Chromatography is additionally used to facilitate catching criminals. In line with programs like CSI, gas chromatography (GC) is employed to research blood and fabric samples, helping to identify criminals and bring them to justice.
Chromatography is a physical method of separation of different components of a mixture. In chromatography, the components to be separated are distributed between two phases, one of which is stationary while the other moves in a definite direction. On the basis of phases of separation of elements of a mixture, chromatography is divided into the five different categories. Two dimensional chromatography is used for separating mixtures.
FAQs on Chromatography
1. What is the basic principle of chromatography?
combination of chemical substances into its individual parts. Chromatography is based on the idea of separating molecules in a mixture added to the ground or solid and liquid stationary state (stable phase) when travelling with the help of a mobile phase. It is defined as the method of separation of the individual components of a mixture based on their relative affinities towards stationary and mobile phases. Principle: The samples are subjected to flow by mobile liquid onto or through the stable stationary part.
2. What is the Rf value in chromatography and how is it useful?
RF stands for retention factor in paper chromatography, or the distance a fluid compound moves up a plate of chromatography. For every specific solvent, all compounds have a standard RF value, and RF values are used to equate unknown samples with known compounds. The distance travelled by sample divided by the distance travelled by the solvent. It's a component characteristic and might be used to classify elements for a given system at a known temperature.

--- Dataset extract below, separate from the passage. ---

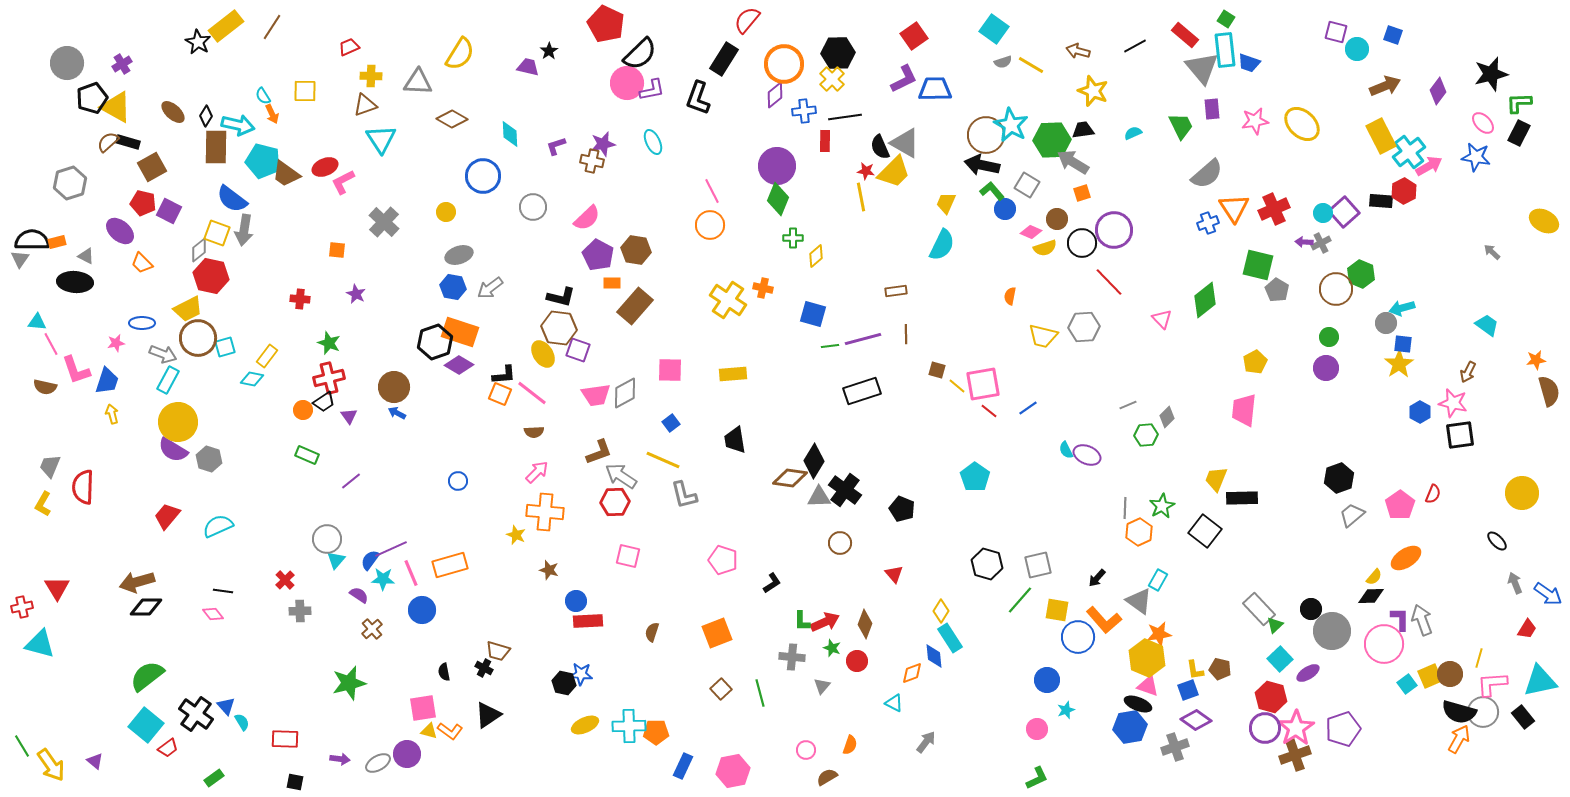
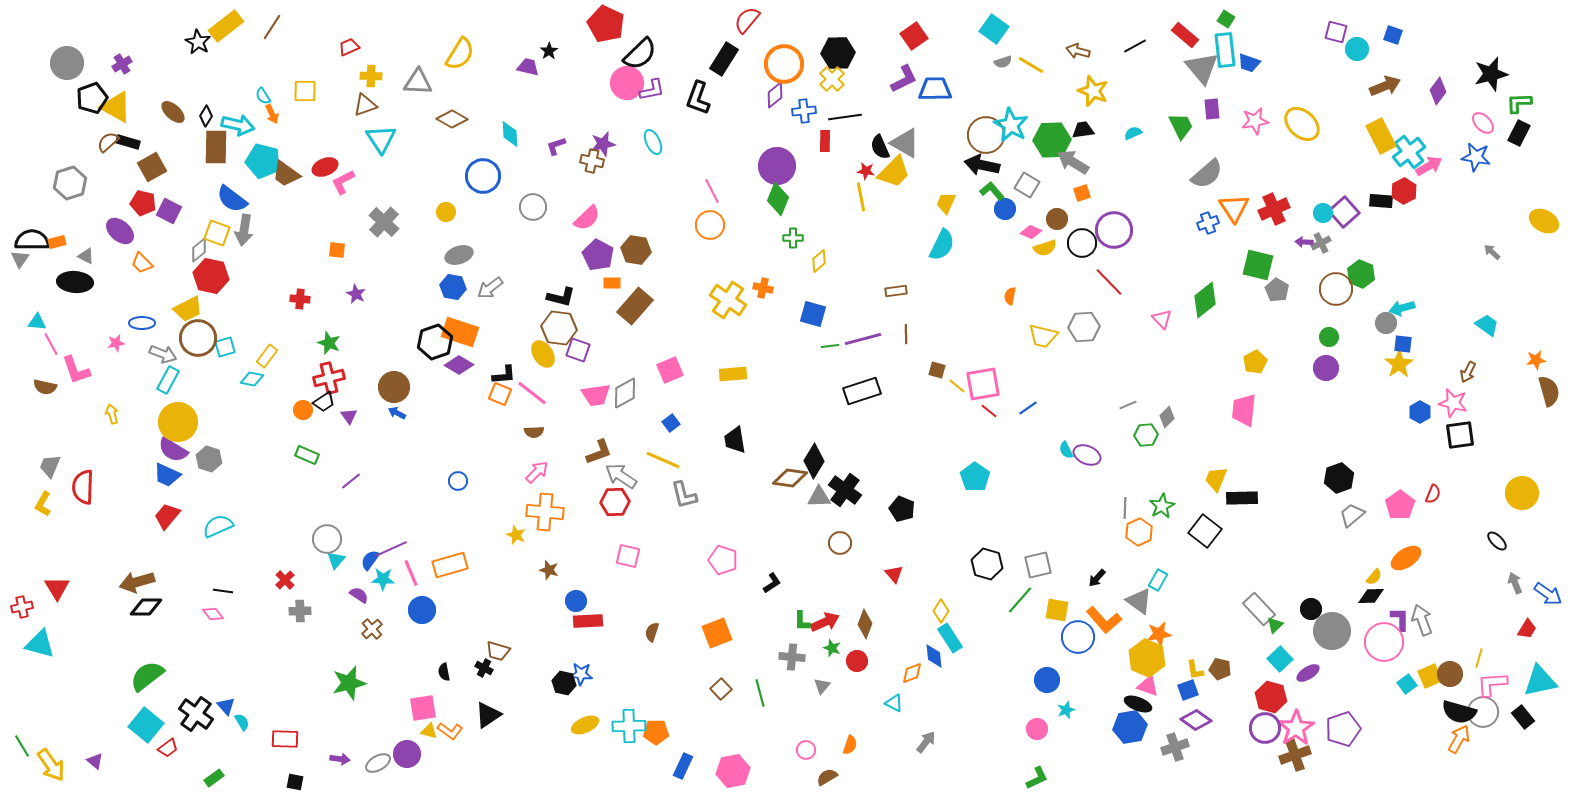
yellow diamond at (816, 256): moved 3 px right, 5 px down
pink square at (670, 370): rotated 24 degrees counterclockwise
blue trapezoid at (107, 381): moved 60 px right, 94 px down; rotated 96 degrees clockwise
pink circle at (1384, 644): moved 2 px up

3. What type of chromatography is HPLC and can we use water in chromatography?
High Performance Liquid Chromatography (HPLC) is a type of column chromatography that pumps a sample mixture or analyte in a solvent (known as the mobile phase) at high pressure through a column with chromatographic packing material (stationary phase).
Water is the chemical agent utilised in the largest volumes in liquid chromatography and its purity is important, particularly in high sensitivity applications. These will require water for sample pre-treatment, like solid phase extraction, and for the preparation of eluents, chemical agent blanks and standards.